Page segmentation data
# # # # # # #

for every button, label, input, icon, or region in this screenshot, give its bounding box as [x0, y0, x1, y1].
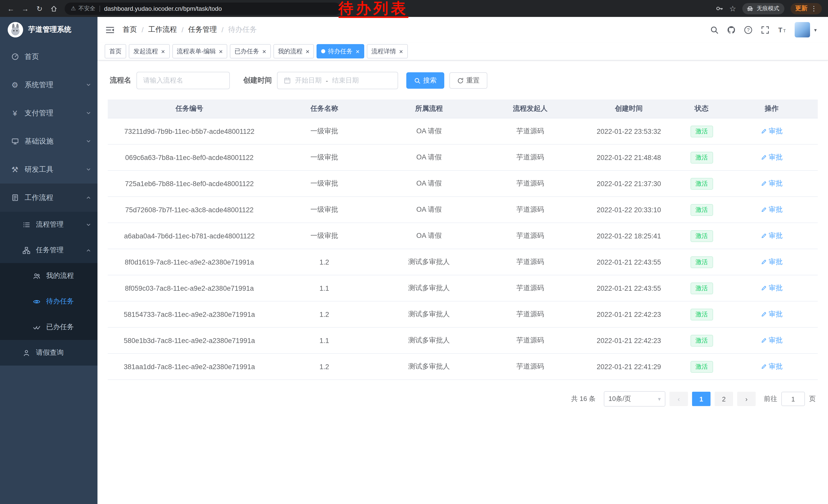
- page-button-1[interactable]: 1: [692, 392, 710, 406]
- sidebar-item-process-manage[interactable]: 流程管理: [0, 212, 97, 237]
- sidebar-menu: 首页⚙系统管理¥支付管理基础设施⚒研发工具工作流程流程管理任务管理我的流程待办任…: [0, 43, 97, 504]
- svg-text:?: ?: [747, 27, 750, 32]
- sidebar-item-leave-query[interactable]: 请假查询: [0, 340, 97, 366]
- tab-1[interactable]: 首页: [105, 44, 126, 58]
- status-badge: 激活: [690, 204, 713, 216]
- approve-link[interactable]: 审批: [760, 153, 783, 162]
- cell-status: 激活: [678, 144, 726, 171]
- sidebar-item-home[interactable]: 首页: [0, 43, 97, 71]
- start-date-input[interactable]: 开始日期: [295, 76, 322, 85]
- fullscreen-icon[interactable]: [761, 26, 770, 34]
- star-icon[interactable]: ☆: [729, 4, 736, 13]
- approve-link[interactable]: 审批: [760, 127, 783, 136]
- active-tab-dot: [321, 49, 326, 53]
- column-header: 任务编号: [108, 99, 271, 118]
- github-icon[interactable]: [727, 26, 736, 34]
- incognito-label: 无痕模式: [757, 5, 779, 12]
- approve-link[interactable]: 审批: [760, 179, 783, 188]
- approve-link[interactable]: 审批: [760, 231, 783, 240]
- reset-button[interactable]: 重置: [449, 72, 487, 89]
- approve-label: 审批: [769, 179, 783, 188]
- close-icon[interactable]: ×: [306, 47, 309, 55]
- approve-link[interactable]: 审批: [760, 283, 783, 293]
- tab-6[interactable]: 待办任务×: [317, 44, 364, 58]
- sidebar-item-payment-manage[interactable]: ¥支付管理: [0, 99, 97, 127]
- approve-link[interactable]: 审批: [760, 336, 783, 345]
- sidebar-item-dev-tools[interactable]: ⚒研发工具: [0, 155, 97, 184]
- cell-id: 725a1eb6-7b88-11ec-8ef0-acde48001122: [108, 171, 271, 197]
- breadcrumb-separator: /: [222, 26, 224, 34]
- edit-icon: [760, 337, 767, 343]
- approve-label: 审批: [769, 205, 783, 214]
- status-badge: 激活: [690, 230, 713, 242]
- tab-5[interactable]: 我的流程×: [274, 44, 314, 58]
- cell-id: 8f059c03-7ac8-11ec-a9e2-a2380e71991a: [108, 275, 271, 301]
- reload-icon[interactable]: ↻: [33, 2, 46, 15]
- breadcrumb-item[interactable]: 首页: [123, 25, 137, 34]
- search-icon[interactable]: [710, 26, 719, 34]
- tab-2[interactable]: 发起流程×: [129, 44, 170, 58]
- sidebar-item-done-task[interactable]: 已办任务: [0, 314, 97, 340]
- cell-action: 审批: [726, 327, 818, 354]
- sidebar-item-workflow[interactable]: 工作流程: [0, 184, 97, 212]
- approve-link[interactable]: 审批: [760, 310, 783, 319]
- close-icon[interactable]: ×: [161, 47, 165, 55]
- home-icon[interactable]: [47, 2, 60, 15]
- next-page-button[interactable]: ›: [737, 392, 756, 406]
- chevron-down-icon[interactable]: ▾: [814, 27, 817, 33]
- cell-action: 审批: [726, 275, 818, 301]
- sidebar-item-todo-task[interactable]: 待办任务: [0, 289, 97, 314]
- sidebar-item-label: 已办任务: [46, 322, 74, 332]
- tools-icon: ⚒: [10, 166, 19, 173]
- page-button-2[interactable]: 2: [715, 392, 733, 406]
- key-icon[interactable]: [715, 5, 723, 12]
- sidebar-item-infrastructure[interactable]: 基础设施: [0, 127, 97, 155]
- prev-page-button[interactable]: ‹: [669, 392, 688, 406]
- back-icon[interactable]: ←: [4, 2, 17, 15]
- breadcrumb-item[interactable]: 工作流程: [148, 25, 177, 34]
- cell-id: 58154733-7ac8-11ec-a9e2-a2380e71991a: [108, 301, 271, 327]
- end-date-input[interactable]: 结束日期: [332, 76, 359, 85]
- sidebar-item-my-process[interactable]: 我的流程: [0, 263, 97, 289]
- sidebar-item-task-manage[interactable]: 任务管理: [0, 237, 97, 263]
- annotation-overlay: 待办列表: [339, 1, 408, 18]
- address-bar[interactable]: ⚠ 不安全 dashboard.yudao.iocoder.cn/bpm/tas…: [65, 2, 341, 15]
- cell-process: 测试多审批人: [378, 327, 481, 354]
- chevron-down-icon: [86, 167, 91, 172]
- tab-7[interactable]: 流程详情×: [367, 44, 408, 58]
- date-range-picker[interactable]: 开始日期 - 结束日期: [277, 72, 398, 89]
- font-size-icon[interactable]: TT: [778, 26, 786, 34]
- update-button[interactable]: 更新 ⋮: [791, 3, 822, 14]
- page-size-select[interactable]: 10条/页▾: [604, 391, 665, 407]
- task-table: 任务编号任务名称所属流程流程发起人创建时间状态操作 73211d9d-7b9b-…: [108, 99, 818, 380]
- hamburger-icon[interactable]: [106, 26, 114, 34]
- cell-status: 激活: [678, 171, 726, 197]
- goto-page-input[interactable]: 1: [781, 392, 805, 406]
- approve-link[interactable]: 审批: [760, 362, 783, 371]
- cell-status: 激活: [678, 275, 726, 301]
- close-icon[interactable]: ×: [262, 47, 266, 55]
- svg-text:T: T: [778, 26, 782, 33]
- leave-query-icon: [22, 349, 31, 357]
- close-icon[interactable]: ×: [399, 47, 403, 55]
- process-name-input[interactable]: 请输入流程名: [136, 72, 230, 89]
- cell-time: 2022-01-21 22:43:55: [580, 275, 678, 301]
- cell-action: 审批: [726, 249, 818, 275]
- sidebar-item-system-manage[interactable]: ⚙系统管理: [0, 71, 97, 99]
- close-icon[interactable]: ×: [356, 47, 360, 55]
- close-icon[interactable]: ×: [219, 47, 223, 55]
- cell-starter: 芋道源码: [481, 144, 580, 171]
- avatar[interactable]: [795, 22, 810, 37]
- search-button[interactable]: 搜索: [406, 72, 444, 89]
- breadcrumb-item[interactable]: 任务管理: [188, 25, 217, 34]
- help-icon[interactable]: ?: [744, 26, 753, 34]
- edit-icon: [760, 154, 767, 161]
- approve-link[interactable]: 审批: [760, 205, 783, 214]
- approve-link[interactable]: 审批: [760, 258, 783, 267]
- chevron-down-icon: [86, 110, 91, 116]
- more-icon[interactable]: ⋮: [811, 5, 817, 12]
- cell-process: 测试多审批人: [378, 301, 481, 327]
- forward-icon[interactable]: →: [18, 2, 32, 15]
- tab-3[interactable]: 流程表单-编辑×: [172, 44, 227, 58]
- tab-4[interactable]: 已办任务×: [230, 44, 271, 58]
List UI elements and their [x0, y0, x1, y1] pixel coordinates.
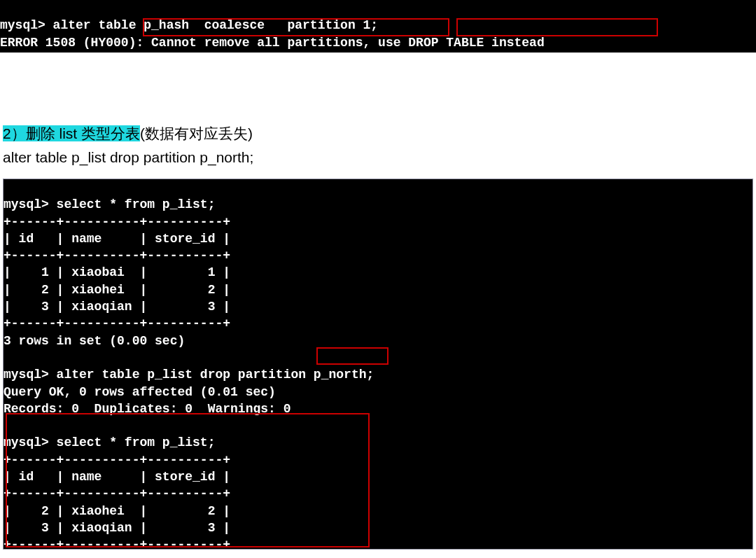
section-heading: 2）删除 list 类型分表(数据有对应丢失) — [3, 124, 753, 144]
highlight-box-pnorth — [316, 347, 388, 365]
section-heading-block: 2）删除 list 类型分表(数据有对应丢失) alter table p_li… — [0, 53, 756, 179]
heading-rest: (数据有对应丢失) — [140, 125, 253, 141]
highlight-box-error-msg-1 — [143, 18, 449, 36]
heading-highlighted: 2）删除 list 类型分表 — [3, 125, 140, 141]
highlight-box-after-result — [6, 413, 370, 547]
terminal-output-2: mysql> select * from p_list; +------+---… — [3, 179, 753, 550]
highlight-box-error-msg-2 — [456, 18, 658, 36]
terminal-output-1: mysql> alter table p_hash coalesce parti… — [0, 0, 756, 53]
term1-error-line: ERROR 1508 (HY000): Cannot remove all pa… — [0, 36, 545, 50]
sql-statement: alter table p_list drop partition p_nort… — [3, 149, 753, 166]
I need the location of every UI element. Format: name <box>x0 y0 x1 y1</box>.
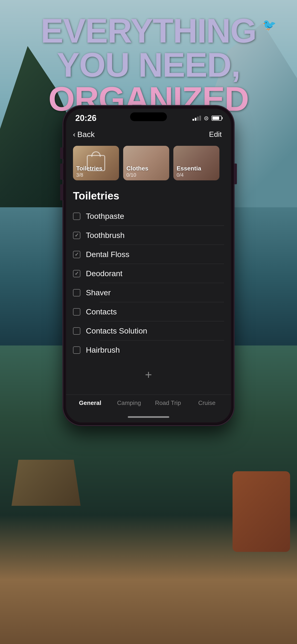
section-title: Toiletries <box>73 190 224 202</box>
tab-general[interactable]: General <box>71 400 110 406</box>
checklist-item-shaver[interactable]: Shaver <box>73 283 224 302</box>
item-label-contacts-solution: Contacts Solution <box>86 326 147 335</box>
volume-down-button <box>60 184 63 200</box>
checklist-item-hairbrush[interactable]: Hairbrush <box>73 340 224 360</box>
category-card-clothes[interactable]: Clothes 0/10 <box>123 146 169 180</box>
item-label-toothbrush: Toothbrush <box>86 231 124 240</box>
status-bar: 20:26 ⊜ <box>66 109 231 125</box>
category-essentials-count: 0/4 <box>176 172 201 178</box>
phone-screen: 20:26 ⊜ ‹ Back Ed <box>66 109 231 422</box>
status-time: 20:26 <box>75 113 96 123</box>
plus-icon: + <box>145 369 152 381</box>
checkbox-deodorant[interactable] <box>73 270 80 277</box>
category-clothes-name: Clothes <box>126 165 148 172</box>
side-buttons-left <box>60 148 63 200</box>
add-item-button[interactable]: + <box>73 362 224 388</box>
item-label-deodorant: Deodorant <box>86 269 122 278</box>
tab-camping[interactable]: Camping <box>110 400 148 406</box>
volume-up-button <box>60 164 63 180</box>
status-icons: ⊜ <box>192 115 222 122</box>
suitcase <box>232 471 290 552</box>
tab-cruise[interactable]: Cruise <box>188 400 226 406</box>
checklist-item-toothbrush[interactable]: Toothbrush <box>73 226 224 245</box>
tab-road-trip[interactable]: Road Trip <box>148 400 188 406</box>
hero-line2: YOU NEED, <box>9 48 288 82</box>
checklist-item-deodorant[interactable]: Deodorant <box>73 264 224 283</box>
signal-icon <box>192 116 201 121</box>
checklist: ToothpasteToothbrushDental FlossDeodoran… <box>73 206 224 360</box>
checkbox-shaver[interactable] <box>73 289 80 296</box>
category-clothes-count: 0/10 <box>126 172 148 178</box>
mute-button <box>60 148 63 159</box>
item-label-dental-floss: Dental Floss <box>86 250 130 259</box>
checkbox-contacts[interactable] <box>73 308 80 316</box>
category-card-toiletries[interactable]: Toiletries 3/8 <box>73 146 119 180</box>
phone-frame: 20:26 ⊜ ‹ Back Ed <box>63 106 234 425</box>
hero-section: EVERYTHING YOU NEED, ORGANIZED <box>0 14 297 116</box>
item-label-contacts: Contacts <box>86 307 117 316</box>
checklist-item-contacts-solution[interactable]: Contacts Solution <box>73 321 224 340</box>
hero-line1: EVERYTHING <box>9 14 288 48</box>
item-label-hairbrush: Hairbrush <box>86 346 120 354</box>
checklist-item-dental-floss[interactable]: Dental Floss <box>73 245 224 264</box>
item-label-shaver: Shaver <box>86 288 111 297</box>
checkbox-toothpaste[interactable] <box>73 212 80 220</box>
category-toiletries-name: Toiletries <box>76 165 102 172</box>
checkbox-hairbrush[interactable] <box>73 346 80 354</box>
checkbox-dental-floss[interactable] <box>73 251 80 258</box>
back-chevron-icon: ‹ <box>73 130 76 139</box>
checklist-item-contacts[interactable]: Contacts <box>73 302 224 321</box>
checkbox-contacts-solution[interactable] <box>73 327 80 335</box>
main-content: Toiletries ToothpasteToothbrushDental Fl… <box>66 185 231 394</box>
back-button[interactable]: Back <box>77 130 95 139</box>
navigation-bar: ‹ Back Edit <box>66 125 231 141</box>
edit-button[interactable]: Edit <box>209 130 222 139</box>
checklist-item-toothpaste[interactable]: Toothpaste <box>73 206 224 226</box>
power-button <box>234 164 237 184</box>
category-card-essentials[interactable]: Essentia 0/4 <box>173 146 220 180</box>
phone-device: 20:26 ⊜ ‹ Back Ed <box>63 106 234 425</box>
category-essentials-name: Essentia <box>176 165 201 172</box>
dock <box>12 460 80 506</box>
wifi-icon: ⊜ <box>204 115 209 122</box>
category-toiletries-count: 3/8 <box>76 172 102 178</box>
checkbox-toothbrush[interactable] <box>73 232 80 239</box>
home-indicator <box>66 414 231 422</box>
dynamic-island <box>130 112 167 121</box>
categories-scroll: Toiletries 3/8 Clothes 0/10 Essentia <box>66 141 231 185</box>
tab-bar: GeneralCampingRoad TripCruise <box>66 394 231 414</box>
battery-icon <box>212 116 222 121</box>
item-label-toothpaste: Toothpaste <box>86 212 124 221</box>
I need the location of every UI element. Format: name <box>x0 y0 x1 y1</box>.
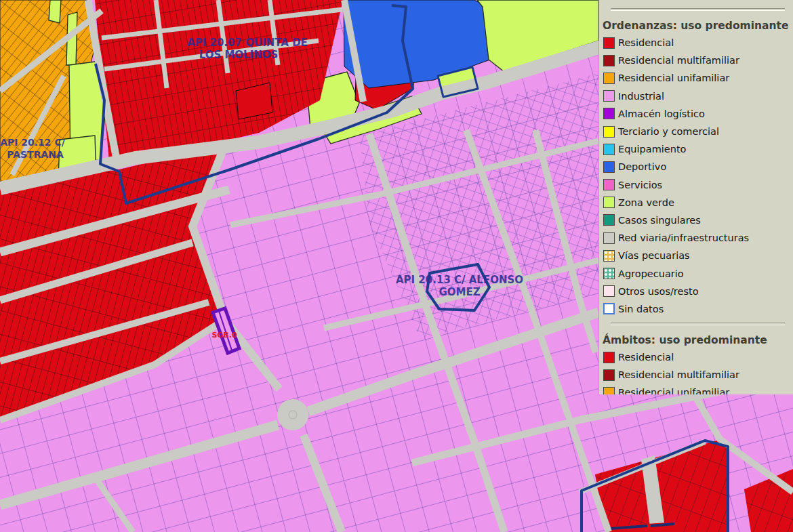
legend-item-label: Residencial <box>618 37 674 48</box>
legend-swatch-icon <box>603 90 615 102</box>
legend-swatch-icon <box>603 108 615 119</box>
roundabout <box>277 399 308 430</box>
legend-item-label: Terciario y comercial <box>618 126 719 137</box>
legend-item: Red viaria/infraestructuras <box>599 229 793 247</box>
legend-item: Vías pecuarias <box>599 247 793 264</box>
legend-swatch-icon <box>603 285 615 297</box>
legend-item: Otros usos/resto <box>599 283 793 300</box>
legend-item-label: Red viaria/infraestructuras <box>618 232 749 243</box>
legend-item: Sin datos <box>599 300 793 318</box>
legend-swatch-icon <box>603 369 615 381</box>
legend-item: Residencial multifamiliar <box>599 52 793 69</box>
legend-item-label: Zona verde <box>618 197 674 208</box>
legend-swatch-icon <box>603 179 615 190</box>
legend-item-label: Casos singulares <box>618 215 701 226</box>
legend-section2-title: Ámbitos: uso predominante <box>603 334 793 346</box>
legend-item: Residencial multifamiliar <box>599 366 793 384</box>
label-quinta-line1: API 20.07 QUINTA DE <box>187 37 308 49</box>
legend-item-label: Sin datos <box>618 304 664 314</box>
legend-swatch-icon <box>603 161 615 173</box>
legend-divider <box>611 323 785 325</box>
legend-section1-rows: ResidencialResidencial multifamiliarResi… <box>599 34 793 318</box>
legend-divider <box>611 8 785 11</box>
planning-map-viewer: API 20.07 QUINTA DE LOS MOLINOS API 20.1… <box>0 0 793 532</box>
legend-item-label: Deportivo <box>618 161 666 172</box>
legend-item: Terciario y comercial <box>599 123 793 140</box>
legend-swatch-icon <box>603 352 615 363</box>
label-pastrana-line1: API 20.12 C/ <box>0 137 66 148</box>
legend-item: Agropecuario <box>599 264 793 282</box>
legend-swatch-icon <box>603 250 615 262</box>
legend-item: Residencial <box>599 34 793 52</box>
legend-item: Residencial unifamiliar <box>599 69 793 87</box>
legend-swatch-icon <box>603 144 615 155</box>
legend-item: Equipamiento <box>599 140 793 158</box>
legend-item-label: Residencial unifamiliar <box>618 73 729 83</box>
legend-section1-title: Ordenanzas: uso predominante <box>603 20 793 32</box>
legend-swatch-icon <box>603 214 615 226</box>
legend-swatch-icon <box>603 268 615 279</box>
legend-item: Residencial <box>599 348 793 366</box>
legend-swatch-icon <box>603 73 615 84</box>
legend-item-label: Agropecuario <box>618 268 684 279</box>
label-alfonso-line1: API 20.13 C/ ALFONSO <box>396 274 523 286</box>
legend-item: Residencial unifamiliar <box>599 384 793 394</box>
legend-item: Servicios <box>599 176 793 194</box>
legend-swatch-icon <box>603 126 615 138</box>
legend-item-label: Residencial <box>618 352 674 363</box>
legend-item: Casos singulares <box>599 211 793 229</box>
legend-item-label: Residencial multifamiliar <box>618 55 739 66</box>
legend-panel: Ordenanzas: uso predominante Residencial… <box>598 0 793 394</box>
legend-item-label: Otros usos/resto <box>618 286 699 297</box>
legend-section2-rows: ResidencialResidencial multifamiliarResi… <box>599 348 793 394</box>
legend-item-label: Residencial multifamiliar <box>618 369 739 380</box>
legend-item-label: Equipamiento <box>618 144 687 155</box>
legend-item-label: Industrial <box>618 91 664 102</box>
legend-swatch-icon <box>603 232 615 244</box>
label-alfonso-line2: GOMEZ <box>439 286 480 298</box>
legend-swatch-icon <box>603 303 615 314</box>
legend-swatch-icon <box>603 55 615 66</box>
legend-swatch-icon <box>603 387 615 394</box>
legend-item-label: Vías pecuarias <box>618 250 690 261</box>
label-quinta-line2: LOS MOLINOS <box>199 49 279 61</box>
legend-item-label: Servicios <box>618 180 662 190</box>
legend-item: Deportivo <box>599 158 793 176</box>
legend-item: Almacén logístico <box>599 105 793 123</box>
legend-item: Zona verde <box>599 194 793 211</box>
legend-item-label: Almacén logístico <box>618 108 705 119</box>
legend-item: Industrial <box>599 87 793 105</box>
legend-item-label: Residencial unifamiliar <box>618 387 729 394</box>
label-sgb: SGB.0 <box>211 331 237 340</box>
label-pastrana-line2: PASTRANA <box>7 149 64 160</box>
legend-swatch-icon <box>603 37 615 49</box>
legend-swatch-icon <box>603 197 615 208</box>
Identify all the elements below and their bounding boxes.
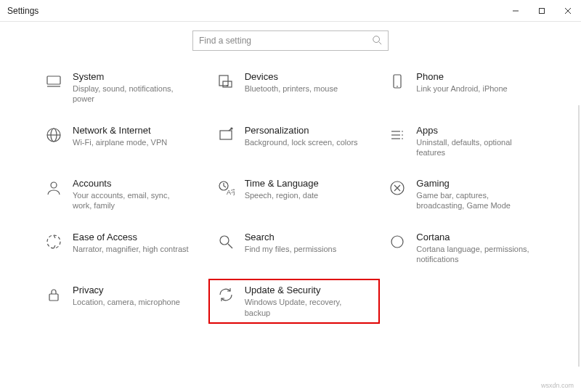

# # # # # # #

- Work to complete: If the string "approve" appears in a line of the entries, report the line.

- Answer section:
- approve-link[interactable]: 审批: [760, 153, 783, 162]
- approve-link[interactable]: 审批: [760, 127, 783, 136]
- approve-link[interactable]: 审批: [760, 179, 783, 188]
- approve-link[interactable]: 审批: [760, 231, 783, 240]
- approve-label: 审批: [769, 179, 783, 188]
- approve-link[interactable]: 审批: [760, 283, 783, 293]
- approve-link[interactable]: 审批: [760, 336, 783, 345]
- approve-label: 审批: [769, 205, 783, 214]
- approve-link[interactable]: 审批: [760, 310, 783, 319]
- approve-link[interactable]: 审批: [760, 362, 783, 371]
- approve-link[interactable]: 审批: [760, 205, 783, 214]
- approve-link[interactable]: 审批: [760, 258, 783, 267]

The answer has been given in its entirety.